(359b) Stochastic-Tube MPC for Offset-Free Tracking in the Presence of Plant-Model Mismatch | AIChE

(359b) Stochastic-Tube MPC for Offset-Free Tracking in the Presence of Plant-Model Mismatch

Authors 

Paulson, J. - Presenter, University of California - Berkeley
Santos, T., Universidade Federal da Bahia
Mesbah, A., University of California, Berkeley
Model predictive control (MPC) has been successfully applied for high-performance control of a wide range of multivariable constrained systems [1]. Receding-horizon implementation of MPC provides some degree of robustness to system uncertainties, which generally stem from structural plant/model mismatch, exogenous disturbances, and measurement noise. However, marginal robust performance may not be adequate in practice to prevent, for example, unstable process operation or violation of quality constraints for products with stringent quality requirements.

Tube-based MPC has emerged as a popular approach for MPC of linear systems with bounded uncertainty. The key advantage of tube-based MPC is that it can provide guaranteed constraint satisfaction through an offline tightening of the constraints, while its complexity is comparable to that of a nominal MPC problem. The concept of tubes, originally developed for set-based uncertainty descriptions [2], has also been extended to stochastic systems [3][4]. This work aims to address an open challenge in stochastic-tube MPC related to systematically handling mismatch between the process model and the true plant, which is particularly important in process systems applications. The key notion of this work is to separate the system uncertainty into two distinct sources of additive bounded state error [5][6]. The first source is a non-random uncertainty that represents mismatch between the linear model and the true plant (or other types of persistent disturbances that cannot be modeled with a probability distribution). The second source represents random variations due to either intrinsic stochastic variability in the system or exogenous disturbances. Recursive feasibility and stability of the proposed stochastic-tube MPC strategy is guaranteed by defining a straightforwardly constructible terminal invariant set that includes changes in the steady-state operating conditions/setpoints. This is an extension of the terminal invariant set for tracking, proposed in [7], to stochastic-tube MPC. Offset-free tracking is achieved with a disturbance estimator that can be tuned completely independently of the proposed controller. A new filter model for the deterministic disturbance that is based on a bound on the variation in the plant-model mismatch is also proposed, which allows for further reduction in the conservatism of the control performance.

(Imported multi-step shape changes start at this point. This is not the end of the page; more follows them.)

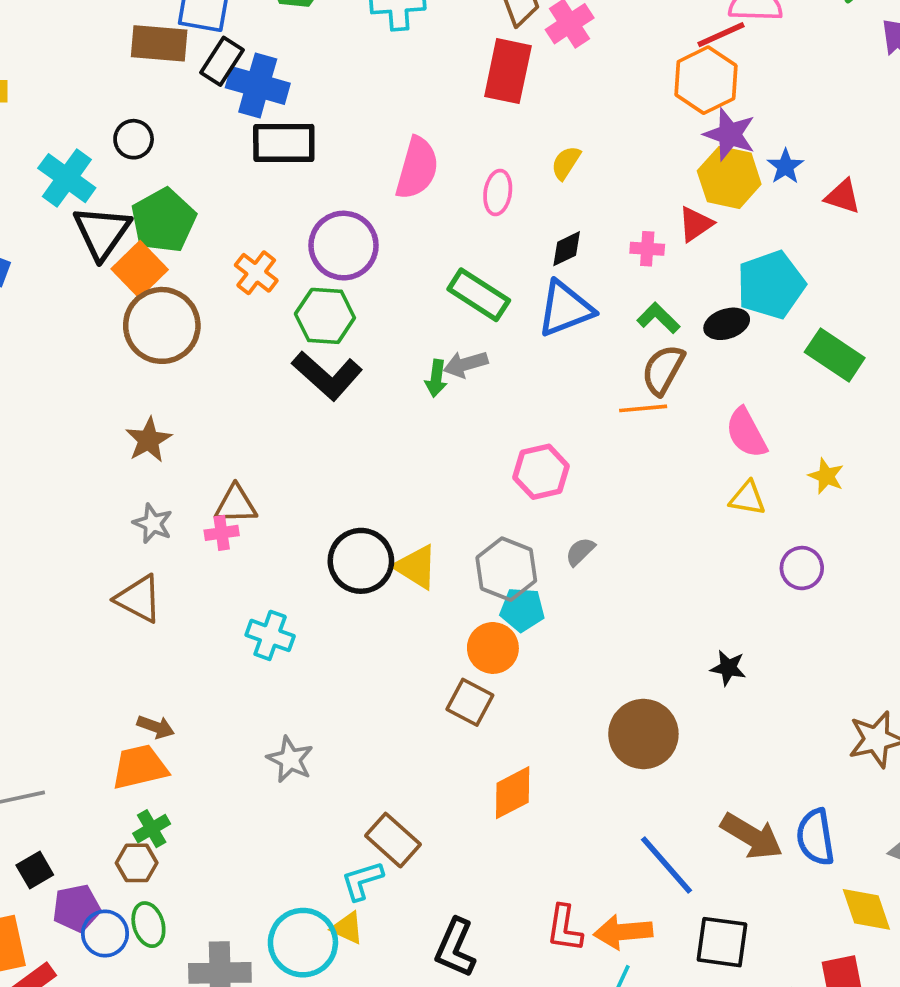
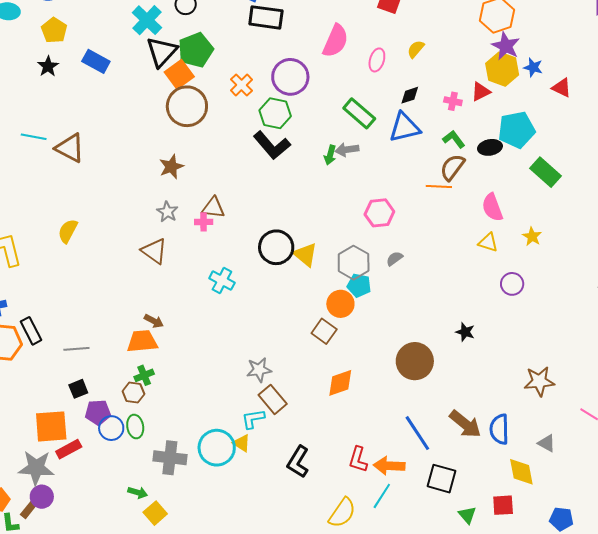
blue star: (785, 166) -> (533, 67), turned -30
gray star: (290, 759) -> (259, 370), moved, turned 30

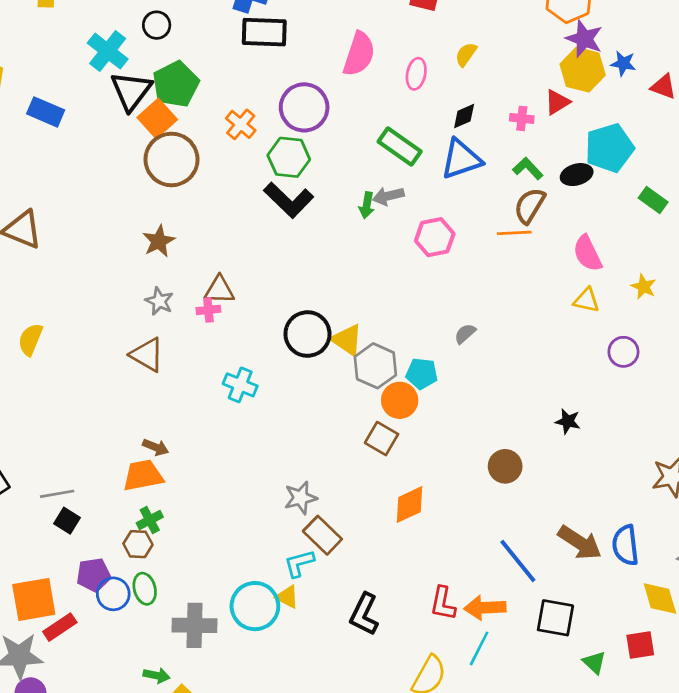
green rectangle: (546, 172) -> (653, 200), size x0.7
pink hexagon: (379, 213) -> (435, 237), moved
gray hexagon: (354, 263) -> (375, 366), moved
brown circle: (415, 361) -> (505, 466), size x0.7
black square: (78, 389) -> (67, 521), moved, turned -30

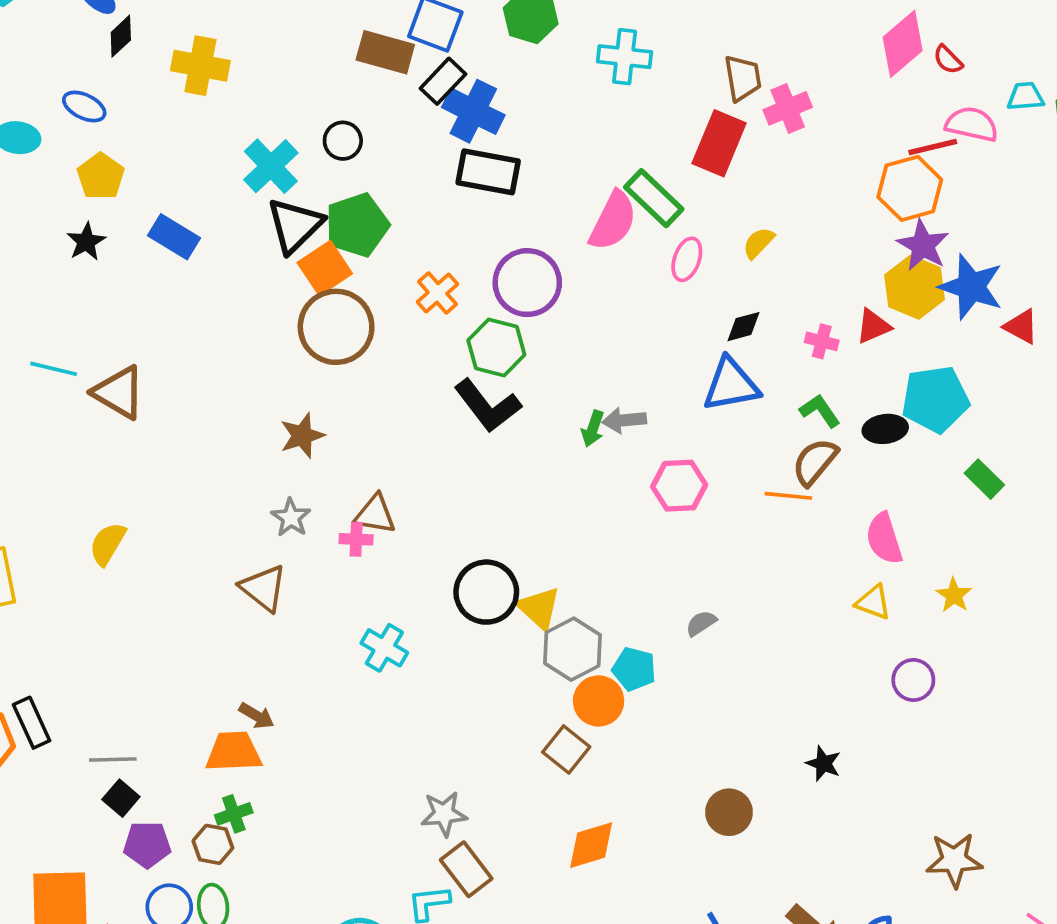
blue star: (623, 63) -> (971, 287), size x1.8
green rectangle: (400, 147) -> (654, 198), moved
purple pentagon: (94, 575) -> (147, 844), moved

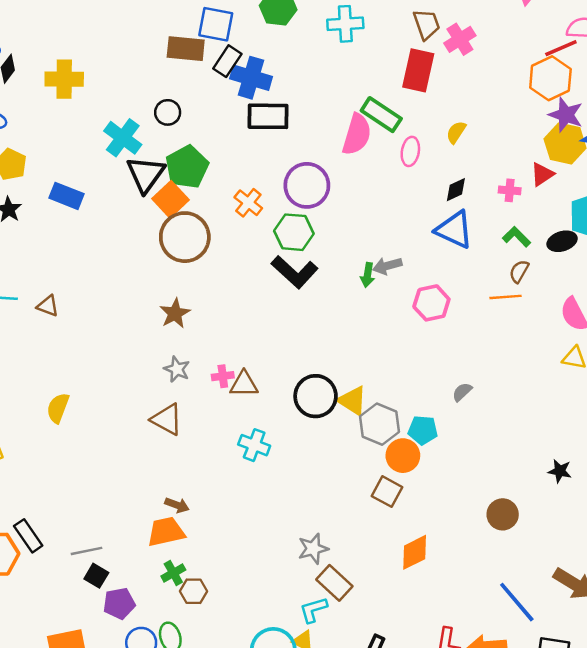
blue triangle: (731, 385) -> (454, 230), turned 45
brown triangle: (119, 392) -> (48, 306), size x0.6
brown semicircle: (815, 462) -> (519, 271), size x0.7
brown triangle: (375, 514) -> (244, 384), moved
brown hexagon: (213, 844) -> (193, 591), moved

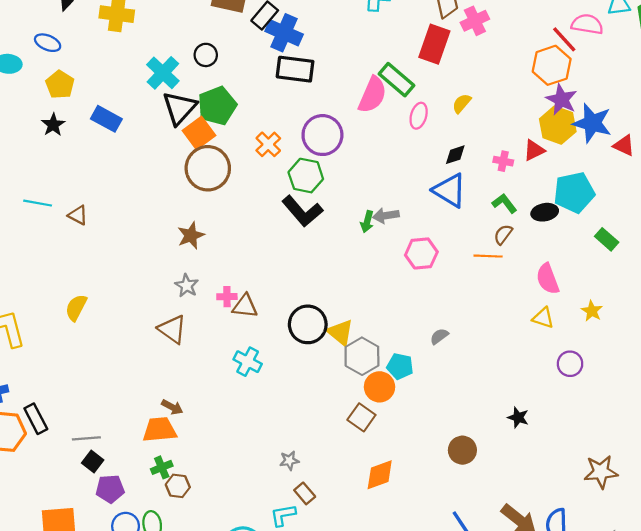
red line: (561, 48) -> (564, 39), turned 64
gray star: (313, 549) -> (289, 461), size x0.7
brown rectangle: (334, 583) -> (305, 493), size x0.7

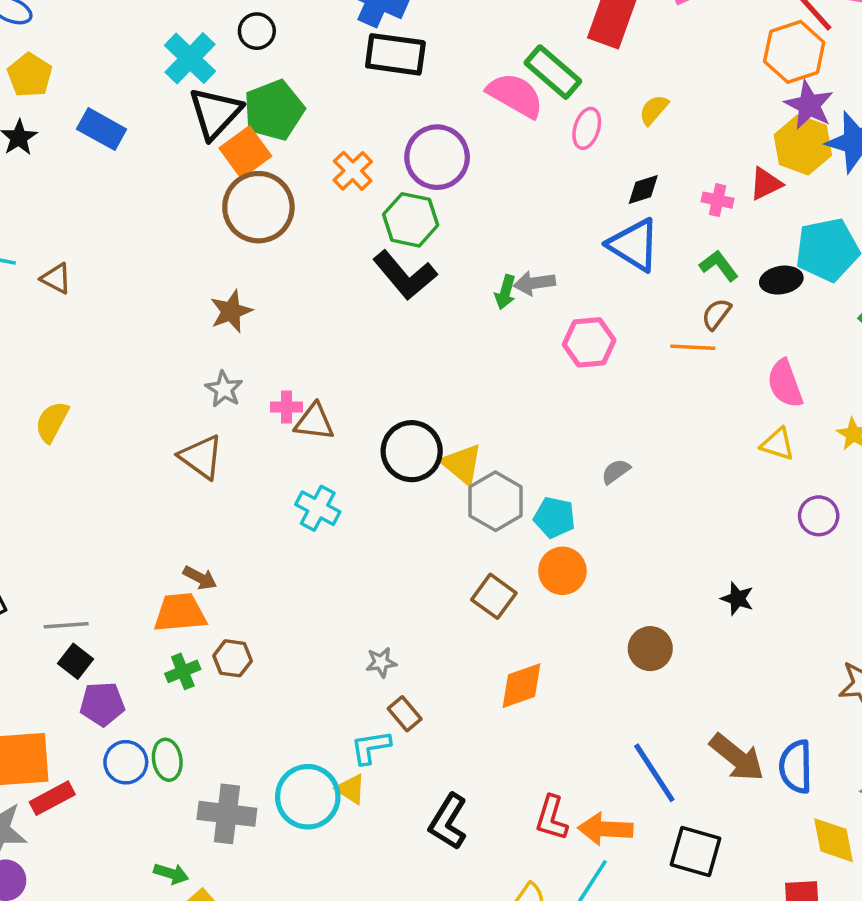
pink semicircle: (372, 95) -> (515, 95), turned -84
orange circle: (380, 387) -> (562, 571), moved
brown hexagon: (178, 486) -> (233, 658), moved

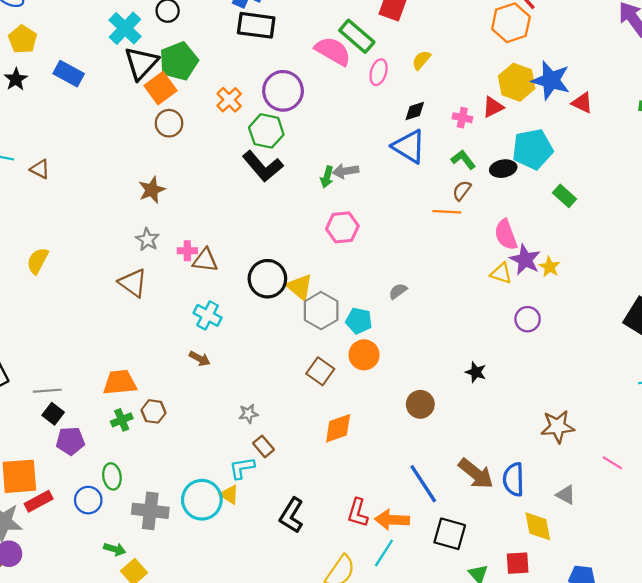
purple star: (809, 105) -> (525, 260), moved
brown circle: (258, 207) -> (169, 123), size x0.6
pink hexagon: (589, 342) -> (342, 227), moved
brown arrow: (200, 578) -> (200, 359), moved
blue circle: (126, 762) -> (88, 500), moved

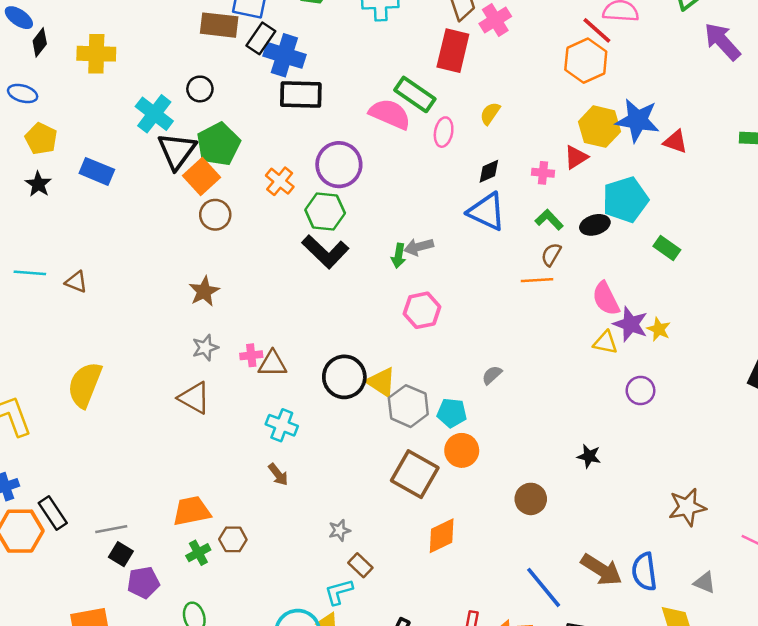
gray star: (147, 240) -> (205, 348), turned 30
yellow semicircle: (38, 261) -> (85, 385), size x1.5
brown arrow: (200, 359) -> (278, 475), turned 30
brown square: (320, 371) -> (415, 474), size x1.5

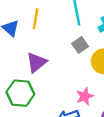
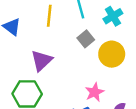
yellow line: (36, 19) -> (49, 16), moved

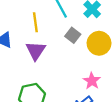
purple triangle: (41, 61) -> (36, 51), moved

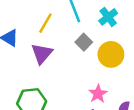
yellow line: (35, 22) -> (45, 23), turned 30

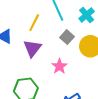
pink star: (98, 94) -> (59, 66), moved

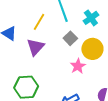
pink star: (59, 66) -> (78, 66), moved

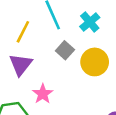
pink star: (78, 66) -> (43, 94), moved

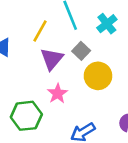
yellow circle: (95, 62) -> (98, 76), moved
purple triangle: (21, 65) -> (52, 59), moved

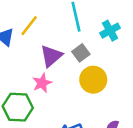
yellow line: (40, 31) -> (29, 26), moved
pink star: (58, 94) -> (42, 83), moved

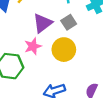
yellow circle: (93, 80) -> (64, 50), moved

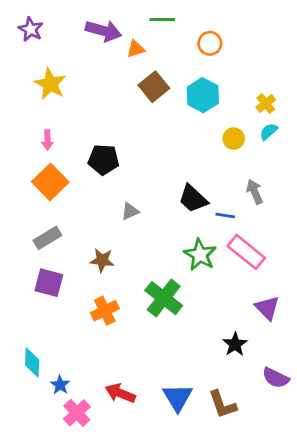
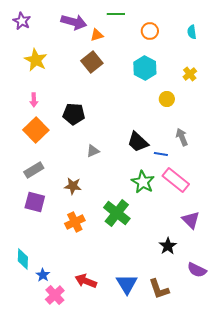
brown square: (154, 87) -> (92, 62), moved
cyan semicircle: (269, 132) -> (192, 32), moved, turned -56

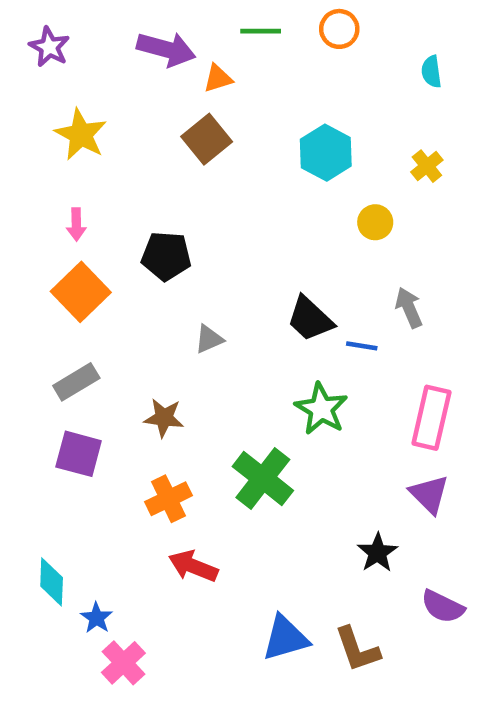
orange circle: (150, 31) -> (339, 29), moved
pink rectangle: (176, 180) -> (431, 418), moved, turned 64
red arrow: (86, 281) -> (193, 566), moved
blue triangle: (127, 284) -> (285, 638), turned 45

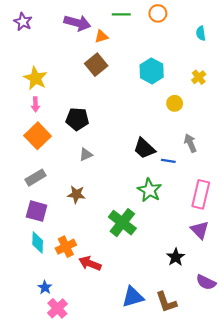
yellow star: (81, 135) -> (36, 78), moved
gray triangle: (209, 339) -> (86, 155), moved
orange cross: (168, 499) -> (66, 247), moved
cyan diamond: (52, 582) -> (38, 242), moved

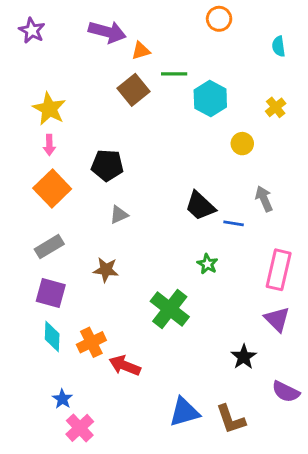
green line: (121, 14) -> (174, 74), moved
green star: (150, 190) -> (207, 264), size x0.6

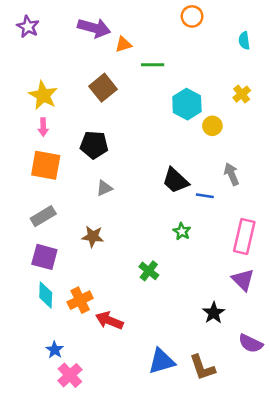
brown square: (133, 90) -> (103, 88), moved
cyan hexagon: (210, 99) -> (187, 104), moved
orange square: (52, 189) -> (46, 165), turned -36
green cross: (170, 309) -> (149, 271), size x0.6

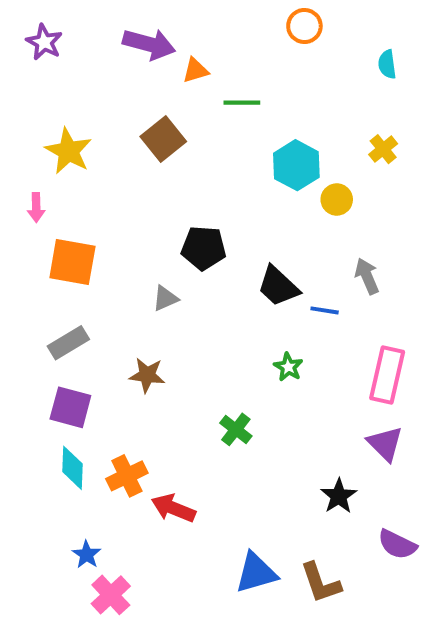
pink arrow: (43, 127) -> (36, 208), moved
black pentagon: (94, 145) -> (204, 248), moved

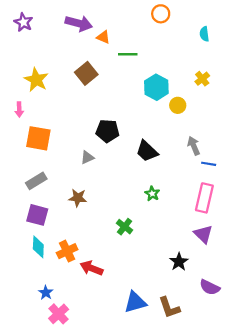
orange triangle: (196, 70) -> (103, 37), turned 40
blue line: (325, 310) -> (209, 164), moved

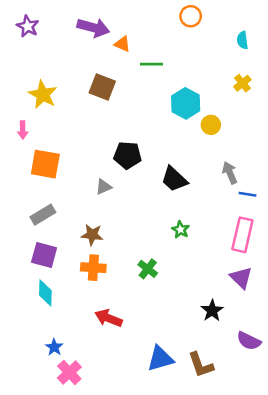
brown square: (86, 73) -> (102, 87), turned -30
yellow cross: (202, 79) -> (242, 83), moved
orange cross: (67, 251) -> (93, 268), moved, turned 30

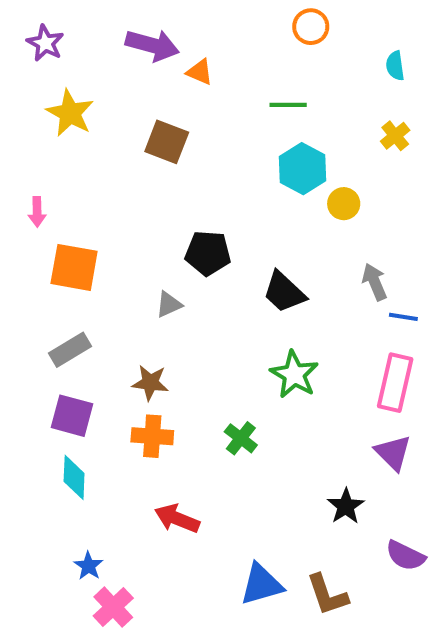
green line: (151, 64) -> (288, 105), moved
yellow star: (43, 95) -> (70, 113), moved
green star: (181, 230) -> (294, 374), size x1.6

The proposed stochastic-tube MPC is demonstrated on two simulation case studies to highlight its advantages over alternative tube-based MPC methods. First, a benchmark DC-DC converter problem is used to illustrate how chance constraints can be guaranteed in the presence of plant-model mismatch as well as persistent and random disturbances. In this case study, we also observe that the controller has a significantly enlarged domain of attraction since the terminal set is formulated in terms of a more general tracking problem (as opposed to regulation). The second case study is based on an industrial fluidized-bed catalytic cracking (FCC) unit wherein we demonstrate that setpoints, which are unreachable by standard tube-based MPC, can be tracked without offset using the proposed approach.

References

[1] M. Morari, J. H. Lee. Model predictive control: Past, present and future, Computers & Chemical Engineering, 23, 667–682, 1999.

[2] D. Q. Mayne, M. M. Seron, S. V. Rakovic, Robust MPC of constrained linear systems with bounded disturbances, Automatica, 41, 219–224, 2005.

[3] B. Kouvaritakis, M. Cannon, Model predictive control: Classical, robust and stochastic, Springer, 2015.

[4] M. Lorenzen, F. Dabbene, R. Tempo, F. Allgower, Constraint-tightening and stability in stochastic model predictive control, IEEE Transactions on Automatic Control, 62, 3165–3177, 2017.

[5] J. A. Paulson, L. Xie, A. Mesbah, Offset-free robust MPC of systems with mixed stochastic and deterministic uncertainty, IFAC-PapersOnline, 50, 3530—3535, 2017.

[6] J. A. Paulson, T. L. M. Santos, A. Mesbah, Mixed stochastic-deterministic tube MPC for offset-free tracking in the presence of plant-model mismatch, Journal of Process Control, Submitted, 2018.

[7] D. Limon, I. Alvarado, T. Alamo, E. F. Camacho, MPC for tracking piecewise constant references for constrained linear systems, Automatica, 44, 2382–2387, 2008.